A first response could be to make the immune system of our cities and municipalities stronger in the area. It is therefore necessary to integrate the hospital system with one of local health and social assistance, which must therefore be built and enhanced through a presence on the territory, which does not correspond exclusively to new physical and building institutions but which must really provide for innovative and home intervention systems . We need to design a system that has the tools, resources and professional figures capable of reaching all those homes and people who need assistance. In fact, overcoming the concept that it is the patient who goes to the place of treatment and not vice versa.
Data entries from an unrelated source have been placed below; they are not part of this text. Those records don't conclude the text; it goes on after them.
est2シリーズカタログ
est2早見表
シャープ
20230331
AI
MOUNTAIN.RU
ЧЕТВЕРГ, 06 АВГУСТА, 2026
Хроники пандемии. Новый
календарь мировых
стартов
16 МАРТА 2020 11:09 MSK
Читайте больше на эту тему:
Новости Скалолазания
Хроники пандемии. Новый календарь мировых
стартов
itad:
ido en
It is therefore necessary to design an agile healthcare, not only telematic, but made up of people prepared and equipped to reach where there is need, even house by house, a bit like Amazon does. In the Recovery Plan, telematic medicine is mentioned, which certainly is needed, but it is also necessary to understand how to really strengthen the network of operators in the area, otherwise the workload will always weigh on the current poorly designed structures.
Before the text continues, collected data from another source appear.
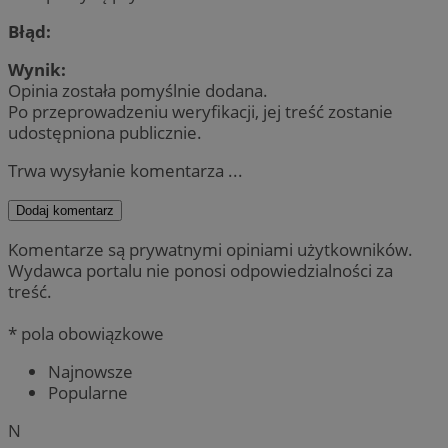
Błąd:
Wynik:
Opinia została pomyślnie dodana.
Po przeprowadzeniu weryfikacji, jej treść zostanie
udostępniona publicznie.
Trwa wysyłanie komentarza ...
Dodaj komentarz
Komentarze są prywatnymi opiniami użytkowników.
Wydawca portalu nie ponosi odpowiedzialności za
treść.
* pola obowiązkowe
Najnowsze
Popularne
N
It is then necessary to carry out a real professional training of the health personnel employed in the territory and with it a total revision of the role and figure of the general practitioner. In this way, the filter between the request for assistance of citizens and the functions of hospital emergency rooms, which has disappeared during the current pandemic, could be made more effective. On the other hand, it is only by reinforcing, but above all by rethinking the role of local health units as a whole, that we could have those “antibodies” of the first line necessary to prevent new problems for the overall health system.

But in addition to rethinking how local health should be understood and organized, it is also necessary to rethink the urban space and therefore the structure of our cities, to make them more congenial to the health and well-being criteria of their citizens, as suggested by Stefano Capolongo in the Sole 24. Hours. It is in fact necessary to place the concept of urban health at the center of the organization criteria of urban planning, thus placing concrete attention on the expansion of green areas in cities, together with a rethinking of city spaces, which introduces and facilitates new ways of move and that incentives and promotes lifestyles more oriented towards physical and psychological well-being. It is also on this, that is, on the ability of the city to offer a model “in health”, that the competition between metropolises will be played out.
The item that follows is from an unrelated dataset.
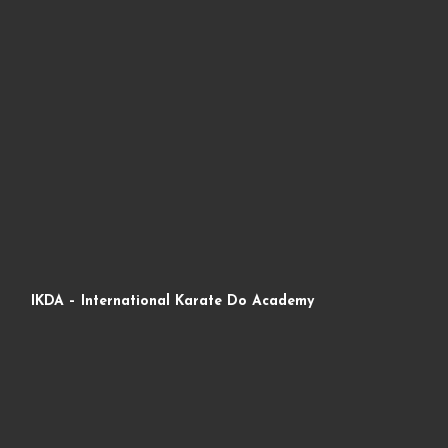
IKDA – International Karate Do Academy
It is very true, economic well-being is central to the functioning of any contemporary society, but it is still subordinate to the physical and psychological one, and the current pandemic has demonstrated this. For this reason Italy, thanks to the Recovery Fund, finally has the possibility to invest its money (on loan) to make concrete all those projects that put the well-being of its citizens at the center, in all its forms. Without a spending plan that knows how to look to the future, capable of rethinking entire sectors of society, setting itself the ambitious and necessary goal of uniting areas hitherto understood as distant as that of health care and urban planning, there is a risk of throw to the wind an unrepeatable and perhaps the last opportunity, at least for the present generation and the one to come. Awareness of new problems should lead to the search for truly innovative solutions. Did we get it or not?